California law requires that we describe certain disclosures of Personal Information where we receive valuable consideration. California law treats such disclosures as “sales” even if no money is exchanged. We do not sell information to third parties as defined under California law. We do not knowingly sell the personal information of minors under 16.

CANADIAN RESIDENTS

If you are a Canadian resident, you may be entitled to access your personal information and request the rectification information that is inaccurate, incomplete or no longer up to date, subject to limited exceptions set out in applicable laws.

Depending on the province or territory in which you reside and subject to legal or contractual restrictions, you may also be entitled to:

• request that we stop or restrict processing your personal information or to have it erased;
• request information on automated processing of your personal information.

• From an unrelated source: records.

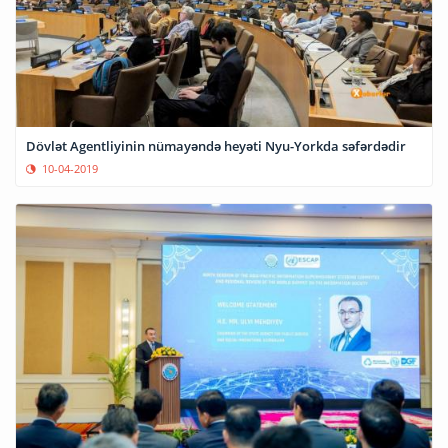
Dövlət Agentliyinin nümayəndə heyəti Nyu-Yorkda səfərdədir
10-04-2019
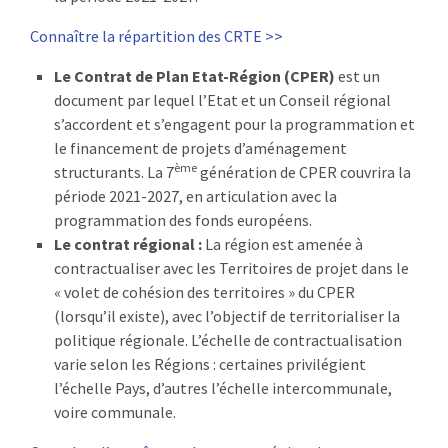
Connaître la répartition des CRTE >>
Le Contrat de Plan Etat-Région (CPER)
est un
document par lequel l’Etat et un Conseil régional
s’accordent et s’engagent pour la programmation et
le financement de projets d’aménagement
ème
structurants. La 7
génération de CPER couvrira la
période 2021-2027, en articulation avec la
programmation des fonds européens.
Le contrat régional :
La région est amenée à
contractualiser avec les Territoires de projet dans le
« volet de cohésion des territoires » du CPER
(lorsqu’il existe), avec l’objectif de territorialiser la
politique régionale. L’échelle de contractualisation
varie selon les Régions : certaines privilégient
l’échelle Pays, d’autres l’échelle intercommunale,
voire communale.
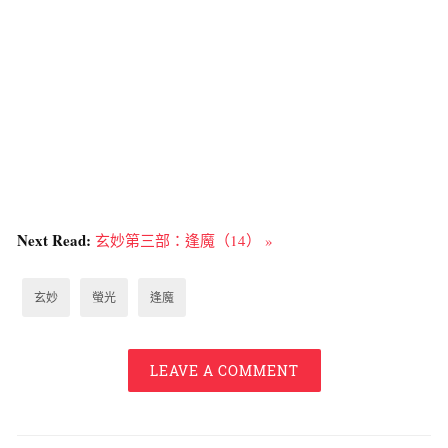
Next Read:
玄妙第三部：逢魔（14） »
玄妙
螢光
逢魔
LEAVE A COMMENT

You can obtain information on the personal information used to render the decision (and request that this information be correct) and the reasons, principal factors and parameters that led to the decision;
• obtain a copy of the personal information we collected from you; and
• obtain additional information about data processing, including the personal information collected and how it is processed by us.

To submit a request, please contact us in writing at privacy@marathoncapital.com.

CONTACT US

If you have any questions about this Policy or about the use of your Personal Information or you want to exercise your privacy rights, please contact us in the following ways:

• Email address: privacy@marathoncapital.com

• Postal address: 200 West Madison Street, Suite 3700, Chicago, Illinois 60606, United States

CHANGES TO THIS POLICY

We reserve the right to amend this Policy at any time. If we make any changes, we will post the updated notice here and change the date at the top of this webpage, accordingly, we encourage you to periodically review this page to learn about any such updates.